A total of £3,137,466 has been awarded to HMP and YOI Parc in Bridgend to run its Invisible Walls project, which aims to work with offenders and their families during their sentence and after release to prevent reoffending and address other multiple and complex social issues.
Over the next four years, the project will work with prisoners, their families and their children through a package of intervention which includes specialist parenting and relationship programmes for the whole family, advice about family debt, training and education, housing advice and support, physical health and fitness and support in moving towards employment.
Parc Prison, which is managed by G4S on behalf of the Ministry of Justice, recognises that, once released from the prison, ex-offenders no longer benefit from the support they received through intervention programmes.
This project follows hot on the heels of the successful pilot project which was funded with nearly £50,000 from BIG in 2010. That grant funded the development plan and the voluntary, statutory and private sector partnerships needed to provide the support.
Highlighting the importance of the project, Big Lottery Fund Wales Chair and UK Board Member, Sir Adrian Webb, said:
“The Invisible Walls project will see intensive support provided to prisoners and their families both inside prison and after release to help with resettlement and to curb the destructive cycle of reoffending. Prevention is better and cheaper than cure and there is a growing body of evidence that if preventative interventions are effective, we can all spend less money on services such as prisons, acute medical care and drug rehabilitation.”
Funding for the project is part of Replication and Innovation, a UK-wide funding programme that aims to use BIG’s networks and funding experience to target deep-rooted social problems.

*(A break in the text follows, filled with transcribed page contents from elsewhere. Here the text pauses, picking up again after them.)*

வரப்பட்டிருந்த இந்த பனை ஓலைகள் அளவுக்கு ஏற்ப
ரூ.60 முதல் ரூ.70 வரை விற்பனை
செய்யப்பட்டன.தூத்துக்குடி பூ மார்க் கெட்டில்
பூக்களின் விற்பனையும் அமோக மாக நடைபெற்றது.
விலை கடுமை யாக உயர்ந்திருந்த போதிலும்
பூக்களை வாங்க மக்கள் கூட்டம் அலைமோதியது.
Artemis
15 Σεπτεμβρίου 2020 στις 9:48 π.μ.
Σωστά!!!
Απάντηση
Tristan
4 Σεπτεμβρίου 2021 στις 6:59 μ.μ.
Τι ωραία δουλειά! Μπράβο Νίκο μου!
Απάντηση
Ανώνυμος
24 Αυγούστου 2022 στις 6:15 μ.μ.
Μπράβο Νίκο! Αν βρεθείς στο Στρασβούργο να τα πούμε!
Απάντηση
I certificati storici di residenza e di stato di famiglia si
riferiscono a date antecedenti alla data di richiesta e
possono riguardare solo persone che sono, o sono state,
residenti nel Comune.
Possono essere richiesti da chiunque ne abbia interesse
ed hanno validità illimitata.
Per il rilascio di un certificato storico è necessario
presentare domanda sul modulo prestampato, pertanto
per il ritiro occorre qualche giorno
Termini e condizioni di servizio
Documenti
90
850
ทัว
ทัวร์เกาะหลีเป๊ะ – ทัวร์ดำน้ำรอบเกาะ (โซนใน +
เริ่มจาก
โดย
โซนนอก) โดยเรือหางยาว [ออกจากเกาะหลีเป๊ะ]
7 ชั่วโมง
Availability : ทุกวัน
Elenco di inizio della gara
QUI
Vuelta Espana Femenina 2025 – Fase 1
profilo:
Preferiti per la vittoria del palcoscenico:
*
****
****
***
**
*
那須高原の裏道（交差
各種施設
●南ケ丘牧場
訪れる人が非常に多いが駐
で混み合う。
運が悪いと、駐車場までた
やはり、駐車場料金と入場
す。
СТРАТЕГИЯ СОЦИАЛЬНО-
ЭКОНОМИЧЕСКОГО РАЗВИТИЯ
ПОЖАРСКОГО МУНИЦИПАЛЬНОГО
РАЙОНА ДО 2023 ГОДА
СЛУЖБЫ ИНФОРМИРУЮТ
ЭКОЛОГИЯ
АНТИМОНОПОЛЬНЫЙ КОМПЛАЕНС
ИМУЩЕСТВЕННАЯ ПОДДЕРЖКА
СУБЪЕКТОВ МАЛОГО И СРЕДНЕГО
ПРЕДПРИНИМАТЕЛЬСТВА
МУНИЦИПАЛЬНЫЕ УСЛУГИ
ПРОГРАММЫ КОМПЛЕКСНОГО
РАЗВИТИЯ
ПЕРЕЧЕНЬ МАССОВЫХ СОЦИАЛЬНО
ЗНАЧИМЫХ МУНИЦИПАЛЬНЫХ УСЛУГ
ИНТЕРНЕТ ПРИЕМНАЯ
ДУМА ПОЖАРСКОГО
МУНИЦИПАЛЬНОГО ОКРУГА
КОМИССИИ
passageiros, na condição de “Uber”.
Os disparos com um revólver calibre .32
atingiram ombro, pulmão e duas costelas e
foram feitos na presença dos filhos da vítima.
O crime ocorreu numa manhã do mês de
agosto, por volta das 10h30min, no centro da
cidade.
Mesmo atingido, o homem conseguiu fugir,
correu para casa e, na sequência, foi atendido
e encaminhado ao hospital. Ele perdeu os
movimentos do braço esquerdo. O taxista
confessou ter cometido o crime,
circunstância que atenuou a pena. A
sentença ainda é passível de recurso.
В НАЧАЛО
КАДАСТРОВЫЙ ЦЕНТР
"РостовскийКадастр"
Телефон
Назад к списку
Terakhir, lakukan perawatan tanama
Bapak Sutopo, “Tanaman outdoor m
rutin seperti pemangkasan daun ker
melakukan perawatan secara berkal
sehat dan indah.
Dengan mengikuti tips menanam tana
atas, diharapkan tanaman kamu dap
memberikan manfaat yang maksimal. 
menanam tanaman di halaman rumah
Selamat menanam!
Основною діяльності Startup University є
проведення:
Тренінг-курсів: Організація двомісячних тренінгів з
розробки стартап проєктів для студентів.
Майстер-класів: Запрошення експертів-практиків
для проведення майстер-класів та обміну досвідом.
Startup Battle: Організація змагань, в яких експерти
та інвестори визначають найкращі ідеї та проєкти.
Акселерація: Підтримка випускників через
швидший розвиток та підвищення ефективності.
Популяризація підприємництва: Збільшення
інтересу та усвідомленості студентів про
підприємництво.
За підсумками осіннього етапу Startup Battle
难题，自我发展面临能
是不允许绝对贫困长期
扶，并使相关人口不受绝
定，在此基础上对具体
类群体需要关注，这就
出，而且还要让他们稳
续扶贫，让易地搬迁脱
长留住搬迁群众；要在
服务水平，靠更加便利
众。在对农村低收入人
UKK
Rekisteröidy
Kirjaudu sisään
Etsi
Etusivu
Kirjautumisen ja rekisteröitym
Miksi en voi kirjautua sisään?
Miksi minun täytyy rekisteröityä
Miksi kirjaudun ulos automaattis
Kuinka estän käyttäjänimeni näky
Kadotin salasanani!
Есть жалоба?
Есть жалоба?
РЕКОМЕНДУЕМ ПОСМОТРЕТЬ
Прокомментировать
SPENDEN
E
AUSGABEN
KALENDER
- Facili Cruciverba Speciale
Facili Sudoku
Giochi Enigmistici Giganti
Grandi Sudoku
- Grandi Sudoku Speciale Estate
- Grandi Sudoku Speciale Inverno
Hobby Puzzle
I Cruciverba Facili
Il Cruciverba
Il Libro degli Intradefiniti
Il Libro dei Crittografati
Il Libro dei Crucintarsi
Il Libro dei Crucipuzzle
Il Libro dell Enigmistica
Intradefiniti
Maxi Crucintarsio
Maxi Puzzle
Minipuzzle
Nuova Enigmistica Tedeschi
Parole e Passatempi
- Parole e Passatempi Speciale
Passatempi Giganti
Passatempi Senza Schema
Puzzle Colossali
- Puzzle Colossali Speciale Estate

Over five years the programme will fund strategic initiatives working in carefully researched and identified areas of need.
Corin Morgan-Armstrong, Senior Manager at HMP & YOI Parc, said:
“Thanks to the Big Lottery Fund, HMP & YOI Parc now has the opportunity to begin the mobilisation and delivery stage of this exciting and unique project.
“Invisible Walls will seek to engage, support, and motivate prisoners through our ‘Family Interventions Unit’, the first, and currently only bespoke unit of its kind for male offenders, where they will work on an individual and group basis to focus entirely upon the importance and skills necessary to repair, develop, and maintain a healthy family relationship.
“The project will also seek to engage, support and motivate the partners and families of these individual prisoners, so that they too are proactively involved in the progress. Overwhelming evidence supports the tangible benefit in reducing reoffending that family focused work can have especially where it works with the whole family, and not just the offender in prison.
“Invisible Walls intends to work and support the individual, the family, and the community in reducing the likelihood of the prisoners returning to crime and prison after release, whilst also improving the quality of life for some of the most socially excluded in our communities, and thus the communities themselves. It is also hoped that this focused activity will help to derail intergenerational offending, which in itself in South Wales sees a disproportionate amount of young boys following their fathers into the revolving door of crime, court and prison.”
As part of the funding, Barnardo’s Cymru is among the organisations that will be providing the community family interventions aspect of the Invisible Walls project in partnership with G4S at HMP Parc. This work will deliver parenting and family support programmes to help resolve the negative issues that can impact on family members when someone is imprisoned.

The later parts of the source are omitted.